期刊名称:International Journal of Computer Science and Network Security
印刷版ISSN:1738-7906
出版年度:2020
卷号:20
期号:1
页码:106-116
出版社:International Journal of Computer Science and Network Security
摘要:Big Data Stream Analysis (BDS) has a pivotal role in the current computing revolution. The BDS possesses dynamic and continuously evolving behavior and may cause a change in data distribution arbitrarily over time. The phenomenon of change in data distribution over time is known as Concept Drift (CD). CD issue makes classical Machine Learning (ML) approaches in-effective, and ML approaches to need to be adapted to such change to maintain their performance accuracy. Also, CD detection and mitigation are two critical issues. Whereas, CD detection is a crucial pre-requisite of its mitigation, which aims to characterize and quantify CD by identifying change points from the Big Data input stream. Cur-rent CD detection techniques are based on Statistical Analysis and Data Distribution Analysis. However, these approaches do not provide a satisfactory way to differentiate between the concept of drift and noise. Furthermore, in the existing CD detection techniques, the optimize detection time and minimize the error rate is essential. Therefore, this research aims to propose a computational and performance effective concept drift approach.
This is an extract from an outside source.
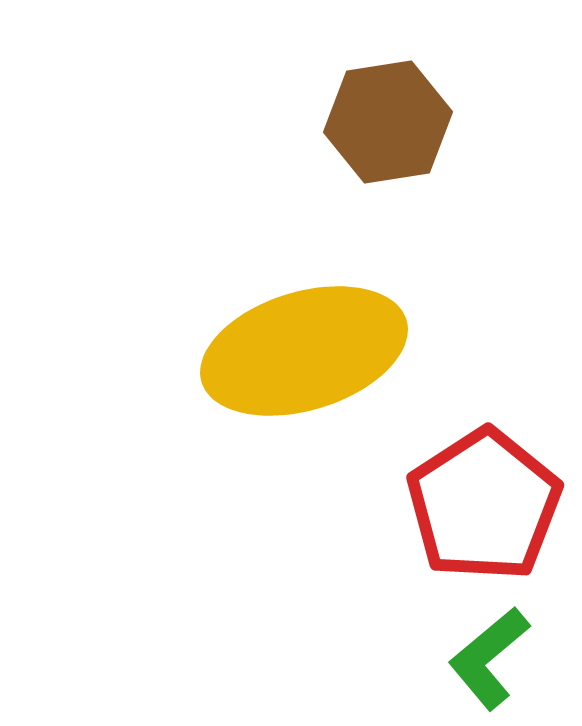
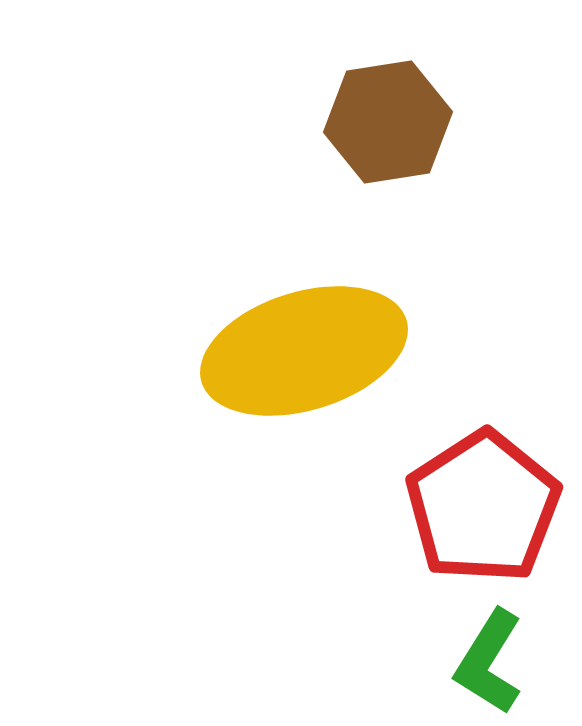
red pentagon: moved 1 px left, 2 px down
green L-shape: moved 4 px down; rotated 18 degrees counterclockwise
The proposed approach is divided into two modules Unsupervised and Supervised. In the Unsupervised module, the training data is clustered using K- Mean clustering, and the distance between their Centroids are compared with input data using the Cosine Distance. Whereas, in the Supervised module, the classification is performed using the ANN model. Later, the output observed from the Unsupervised and Supervised approaches makes the proposed model very advantageous (accurate). In this paper, we presented some initial experiments to determine Clusters and Centroids points, here we also find out the similarity between the Centroids and input data sample using the Cosine Distance formula. Finally, we did some experiments for the classification module to figure out the optimized classifier for the classification module. In future work, we will validate our proposed solution using the Synthetic and Real Concept Drifted Big Data Streams.
关键词:Big Data Analysis; Non-Stationary Environment; Drift Detection.